On 18 August 2021, SigningCloud organised a highly-anticipated webinar to commemorate the launch of SigningCloud V2 on 16 August and was met with a big turnout! The virtual event, called ‘A New Way Forward With Digital Signing’ saw more than a whooping 2,300 viewers tune in for the 2-hour special. The virtual event was led by power-packed panel of speakers comprising Securemetric and SigningCloud’s CEO Edward Law, Krishna Rajagopal, CEO of AKATI Sekurity, James Lee, Solicitor at James Lee & Pang Advocates and Solicitors and the exuberant Jonathan Case as Host. With the theme ‘Online Hackers: Am I At Risk?’, the webinar set out to discuss the safety and security aspects of digital signing and how easily people can fall prey to cyber-attacks, identity theft, signature impersonation and more.

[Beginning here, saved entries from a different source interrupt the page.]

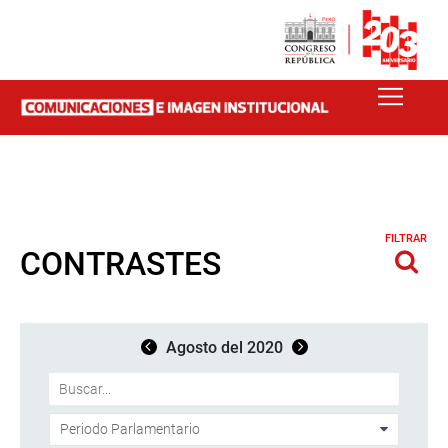
FILTRAR
CONTRASTES
Agosto del 2020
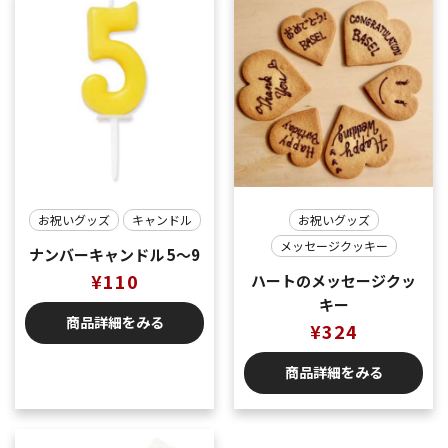
お祝いグッズ
キャンドル
お祝いグッズ
メッセージクッキー
ナンバーキャンドル 5〜9
¥
110
ハートのメッセージクッ
キー
商品詳細をみる
¥
324
商品詳細をみる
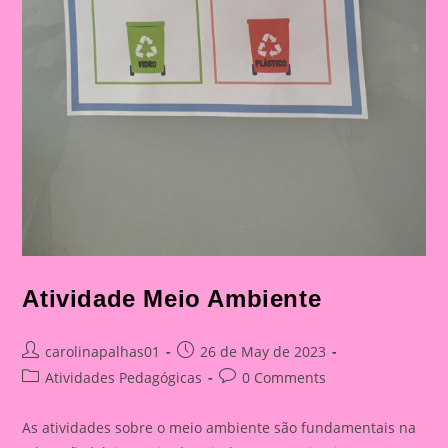
Atividade Meio Ambiente
Post
Post
carolinapalhas01
26 de May de 2023
author:
published:
Post
Post
Atividades Pedagógicas
0 Comments
category:
comments:
As atividades sobre o meio ambiente são fundamentais na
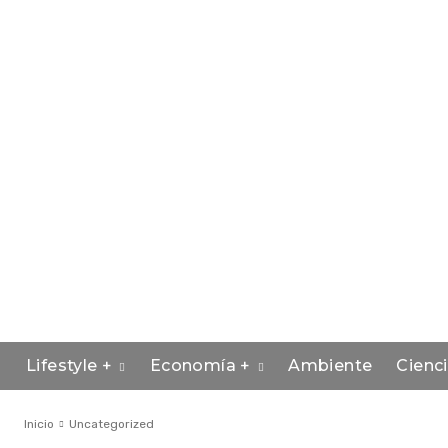
Lifestyle +
Economía +
Ambiente
Cienc
Inicio
Uncategorized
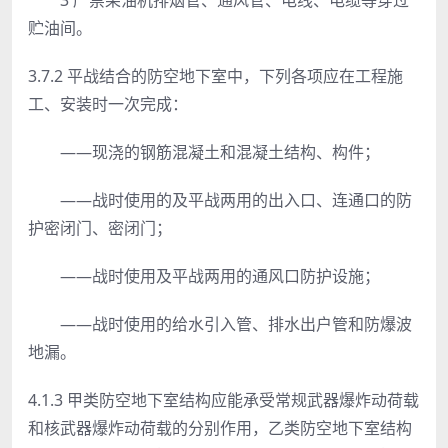
贮油间。
3.7.2 平战结合的防空地下室中，下列各项应在工程施
工、安装时一次完成：
——现浇的钢筋混凝土和混凝土结构、构件；
——战时使用的及平战两用的出入口、连通口的防
护密闭门、密闭门；
——战时使用及平战两用的通风口防护设施；
——战时使用的给水引入管、排水出户管和防爆波
地漏。
4.1.3 甲类防空地下室结构应能承受常规武器爆炸动荷载
和核武器爆炸动荷载的分别作用，乙类防空地下室结构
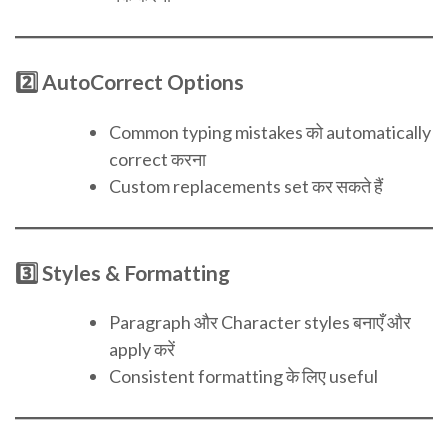
2️⃣ AutoCorrect Options
Common typing mistakes को automatically
correct करना
Custom replacements set कर सकते हैं
3️⃣ Styles & Formatting
Paragraph और Character styles बनाएँ और
apply करें
Consistent formatting के लिए useful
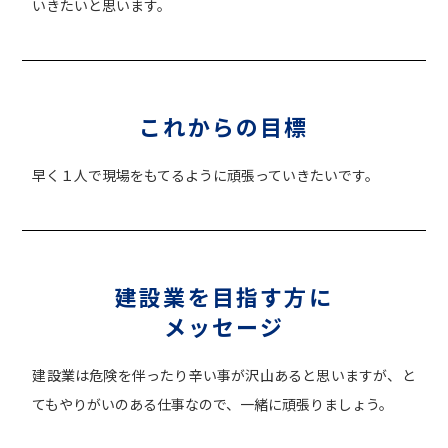
いきたいと思います。
これからの目標
早く１人で現場をもてるように頑張っていきたいです。
建設業を目指す方に
メッセージ
建設業は危険を伴ったり辛い事が沢山あると思いますが、と
てもやりがいのある仕事なので、一緒に頑張りましょう。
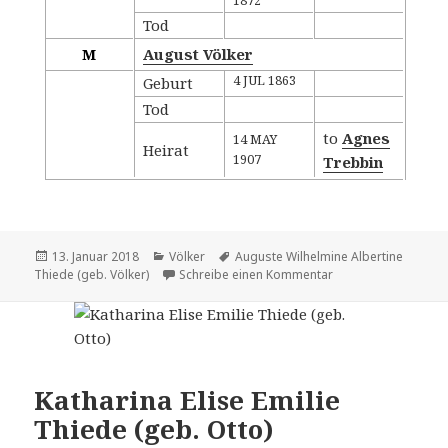
1872
Tod
M
August Völker
4 JUL 1863
Geburt
Tod
to
Agnes
14 MAY
Heirat
1907
Trebbin
Veröffentlicht
Kategorien
Tags
13. Januar 2018
Völker
Auguste Wilhelmine Albertine
am
zu Auguste Wilhelmi
Thiede (geb. Völker)
Schreibe einen Kommentar
Katharina Elise Emilie
Thiede (geb. Otto)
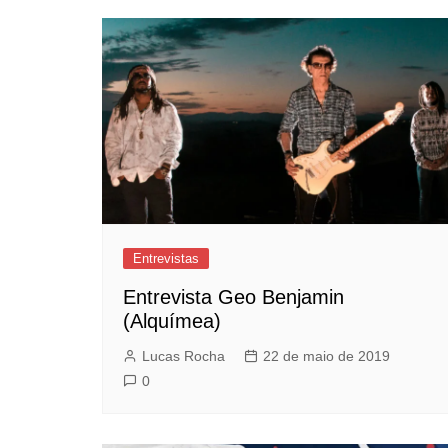
Entrevistas
Entrevista Geo Benjamin
(Alquímea)
Lucas Rocha
22 de maio de 2019
0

After a brief introduction by Jonathan, Edward kickstarted the event with a warm welcome to the virtual guests from all over the region who tuned in to gain insight and expand their knowledge on safe digital signatures. With a short history of the SigningCloud journey that began in 2020, Edward thanked users for their out-pouring support and spoke on how SigningCloud V2 is equipped with amazing new enhancements and added benefits. He also touched on plans to localise SigningCloud’s offerings to other Southeast Asian markets in the near future.
The session then moved on discuss the main agenda of the event – the topic of safe and secure digital signatures. With the theme ‘Online Hackers: Am I At Risk?’, the panelist broached the issue of digital security and each used their personal and professional experience to relay the vulnerability and risks that are ever present in today’s advanced world of digitalisation.
James noted that in his line of work with countless of contracts and invoices involved, his practice has adopted the usage of digital signatures for certain documents. The trio then discussed the various real-life instances of electronic fraud that they’d encountered over the years. Cyber-security expert Krishna pointed out that this usually stems from weak end-point protection or unprotected devices and servers and when organisations are equipped with the right mechanisms in place, such incidents are less likely to happen.
Further delving into the attacks related to e-signatures, Krishna highlighted two unique vulnerability attacks that seem to be on a rise – the Evil Annotation Act (EAA) and the Sneaky Signature Attack (SSA). Systems that don’t have proper tamper proof mechanisms are more prone to what is known as ‘Shadow Attacks’, hence why it’s vital to opt for electronic signature solutions that are fitted with strong multi-factor authentication in addition to more than one Certificate Authority (CA) providers for its digital signatures such as SigningCloud. Krishna also advices that e-signature platforms that use PKI technology are a much safer option for signers.
Given that digital signatures when deployed properly are clearly the safer, more efficient option for businesses, it’s no surprise that many organisations and entities around the world have already begun to implement it. James enlightened the audiences that the Companies Commission of Malaysia (CCM) has already adopted digital signatures when issuing certified documents to the public. The Commission also provides its users with a website to verify the authenticity of the certified documents. In addition, Malaysian Courts have started using the Electronic Filing System which enables lawyers to sign documents and file it directly back to the court using the platform. Outside of the legal world, Edward pointed out that government platforms such as ePerolehan and the Malaysian Administrative Modernisation and Management Planning Unit (MAMPU) have long adopted trusted PKI technology.
One very important aspect of electronic signatures in Malaysia is the laws that govern it – namely the Electronic Commerce Act (ECA) 2006 and the Digital Signature Act (DSA) 1997. James thoroughly explained what each Act entailed and elaborated how even basic e-signatures are protected by law, albeit less stringently by the ECA 2006 and in the event you wish for secure digital signing solutions such as SigningCloud’s qualified digital signatures, the DSA 1997 will be enforced. It can even prevent future instances of non-repudiation where the CA may be called to testify as forensic witnesses in a court of law. Can’t get more secure than that!
To wrap up the insightful discussion, guest speakers Krishna and James were asked to share their advice and tips on what factors to consider when implementing e-signature solutions. James opined that one should always look into the nature of the documents they wish to sign, as the ECA 2006 does not recognise electronic signatures as valid for certain instances, such a wills and cheques. He also advised to take note on the acceptability of certain documents that are signed electronically by government agencies and the likes of it. Krishna on the other hand reiterated his point earlier about choosing a platform that is equipped with the right security measures and given that digital transformation is inevitable, companies and individuals should embrace digital processes and not shy away from it.
The webinar ended with an extensive range of Q&A from eager viewers who posed their burning questions for the panelist. The comment section was buzzing with queries about SigningCloud’s offerings, information security, digital signatures and more and the audience members didn’t waste the opportunity to pick the brains of our brilliant speakers on their thoughts and views.